And the brightest of bright spots are often the students themselves. When working with struggling readers, it's most important to get to know the readers themselves. I use the data to help me make plans for my students...but then I try to forget about the data while I'm working with the students. We had so much fun reading the first chapter of Toys Go Out together and laughing about StingRay's mistaken ideas about a vet. Yes, it's hard, but it's also rewarding.

Monday, September 10, 2012

Start of Year Assessments

Now that the school year is underway, I am giving careful thought to finding out about my readers. What do I know about them? What do I need to know?

I begin with last year's test scores. I think that these are valuable in that they tell me what readers can do with extended texts in a rigorous situation. But these scores are not enough, especially for those who are struggling readers. Our next step is to assess students. Our team has found great success with the short assessments in the CORE book. The screening tools are quick to give and help us to see patterns.

Next, we do the oral reading fluency measures in Scholastic's Fluency Formula. I like the assessment in which we do three one-minute measures, and then take the median score as the one that we record. This helps kids to get over their nervousness of reading aloud to us!

So what next? It's tempting to stop here. But I always like to do one more extended response question, preferably one that has students support an inference with details from the text. (Examples of these are in my book, The Forest AND the Trees.) This kind of thinking and writing is heavily represented in the Common Core. But it's nothing new--being able to cite specific evidence from the text has always been a key skill for writers and readers. Once I have the responses in hand, I can match them up with the other assessments to see how readers do across multiple assessments in multiple situations. This graphic that I made for a workshop several years ago shows how I think about these responses and use them to plan instruction:

With all of this data in hand, we can start planning intervention groups, guided reading groups, and everyday classroom instruction. That is when the fun can begin!

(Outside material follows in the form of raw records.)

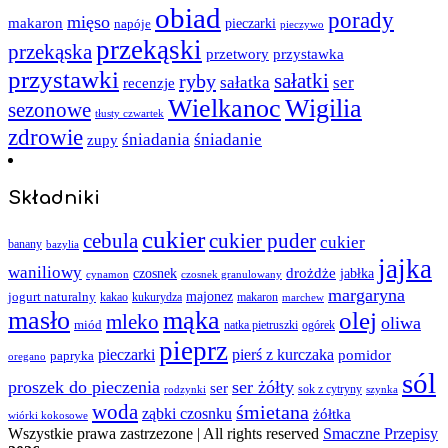
obiad
porady
mięso
makaron
napóje
pieczarki
pieczywo
przekąski
przekąska
przystawka
przetwory
przystawki
sałatki
ryby
sałatka
ser
recenzje
Wielkanoc
Wigilia
sezonowe
tłusty czwartek
zdrowie
śniadania
śniadanie
zupy
Składniki
cukier
cebula
cukier puder
cukier
banany
bazylia
jajka
waniliowy
czosnek
drożdże
jabłka
cynamon
czosnek granulowany
margaryna
jogurt naturalny
majonez
kakao
kukurydza
makaron
marchew
masło
mąka
olej
mleko
oliwa
miód
ogórek
natka pietruszki
pieprz
pieczarki
pierś z kurczaka
pomidor
papryka
oregano
sól
proszek do pieczenia
ser żółty
ser
sok z cytryny
rodzynki
szynka
woda
śmietana
ząbki czosnku
żółtka
wiórki kokosowe
Wszystkie prawa zastrzezone | All rights reserved
Smaczne Przepisy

Saturday, September 8, 2012

Getting started with independent reading

It's been quite a week. We've tried our hardest to keep cool in the muggy September afternoons! Teaching in a 60-year-old building has its charms, but lack of air conditioning is not one of them.

Of course, on Wednesday night, I decided that I was hot and sweaty already--might as well go pick raspberries and flowers! The end result was a gorgeous bouquet, four pints of fresh berries to give to colleagues, and two big containers of jam.

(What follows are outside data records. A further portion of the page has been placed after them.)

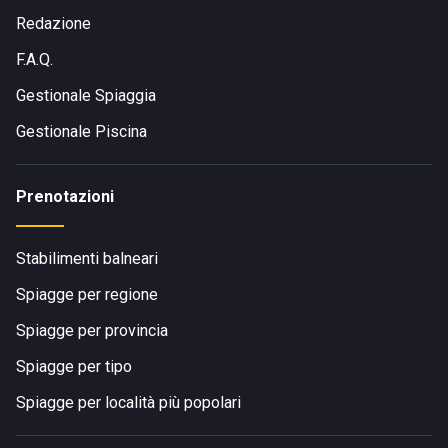
Redazione
F.A.Q.
Gestionale Spiaggia
Gestionale Piscina
Prenotazioni
Stabilimenti balneari
Spiagge per regione
Spiagge per provincia
Spiagge per tipo
Spiagge per località più popolari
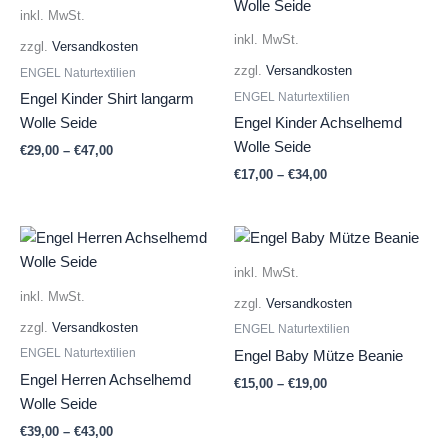
inkl. MwSt.
inkl. MwSt.
zzgl.
Versandkosten
zzgl.
Versandkosten
ENGEL Naturtextilien
ENGEL Naturtextilien
Engel Kinder Shirt langarm
Wolle Seide
Engel Kinder Achselhemd
Wolle Seide
€
29,00
–
€
47,00
€
17,00
–
€
34,00
inkl. MwSt.
inkl. MwSt.
zzgl.
Versandkosten
zzgl.
Versandkosten
ENGEL Naturtextilien
ENGEL Naturtextilien
Engel Baby Mütze Beanie
Engel Herren Achselhemd
€
15,00
–
€
19,00
Wolle Seide
€
39,00
–
€
43,00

In school this week I've worked hard to get kids working on independent reading, just like I do every fall. I'm glad that I wrote these lesson plans several years ago--I still print them and follow them each year! The start of the school year is overwhelming enough without starting from scratch.

The path to independent reading starts with read alouds. During read aloud, I can model the kinds of thinking that I'm expecting of students during independent reading. Over the course of this week, students slowly took over the task of thinking about our shared texts.

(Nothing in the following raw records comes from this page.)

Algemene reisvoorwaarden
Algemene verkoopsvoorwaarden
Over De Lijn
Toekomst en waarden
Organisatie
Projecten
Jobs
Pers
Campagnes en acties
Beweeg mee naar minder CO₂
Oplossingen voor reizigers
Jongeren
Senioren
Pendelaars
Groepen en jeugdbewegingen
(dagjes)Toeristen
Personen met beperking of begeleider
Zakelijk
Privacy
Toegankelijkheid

Tuesday: Students shared their thinking with a partner. I generalized the kind of thinking from what they shared ("You shared a question. Questioning is a kind of thinking that readers do.") and made a chart.
Wednesday: Students wrote their thinking on two sticky notes when I stopped at two points in the text. They shared their thinking with a partner, and we tried to categorize their thinking. ("When you make a guess about how a character is feeling, that's a kind of thinking called inferring.")
Thursday: Students wrote their thinking on two sticky notes about our read aloud, and then two sticky notes from independent reading. They tried to categorize their thinking and wrote symbols like question marks, exclamation points, or stars to represent different kinds of thinking.
Friday: Students graduated to putting their thinking on a chart that they will use over the next few weeks.

But what books do I choose to start the year? I like to change things up. One thing that I wanted to do this year was give kids a taste of books that are not easy, and that do not yield their secrets quickly. But this is not always successful when kids are hot and sweaty. So I had to be very careful in my book picks, probably more careful than those lucky teachers in chilly buildings.

Instructions by Neil Gaiman turned out to be a good choice. I spent most of last summer devouring Neil Gaiman's books for adults, so when I ran into this in a beachside bookstore I knew I had to have it. It's interesting enough to keep kids entranced, and short enough to read in just a few moments. But it leaves a reader with more questions than answers. In case you haven't read it, the book is a poetic set of instructions for a quest, shown acted out by a fox. It looks like a fairy tale, reads like procedural text, and leaves you thinking.

Previously by Allan Ahlberg turned out to be loved by some, hated by others. Perfect for teaching about reading ratings! (Hm, can you tell that I read a lot of British fantasy over the summer? Like dark chocolate, it's left a taste in my mouth.)  This story upends fairy tales by telling what happened--well, previously. Never before have I thought that the Jack who fought the giant was the same Jack that fell down the hill! The students liked the illustrations, especially the endpiece that shows the characters as babies.

My computer has broken recently. I knew it was going to happen, so luckily I made backups of everything. In going through my files, I found old, old files and felt a bit of nostalgia for things that I haven't done in a long time. This led me to choose Heckedy Peg, a used bookstore find, as a read aloud. I first met this book when I was teaching a 4 year-old preschool class long ago. The center director was a fabulous teacher who sometimes read this book to the students before naptime while I cleaned up from lunch and set out cots. While some might not want to share a book with a scary witch in it with young children, this director knew that kids need fairy tales and an element of danger. Besides, Heckedy Peg stars a wonderful mother who bravely and cleverly gets her children back. It was a big naptime hit.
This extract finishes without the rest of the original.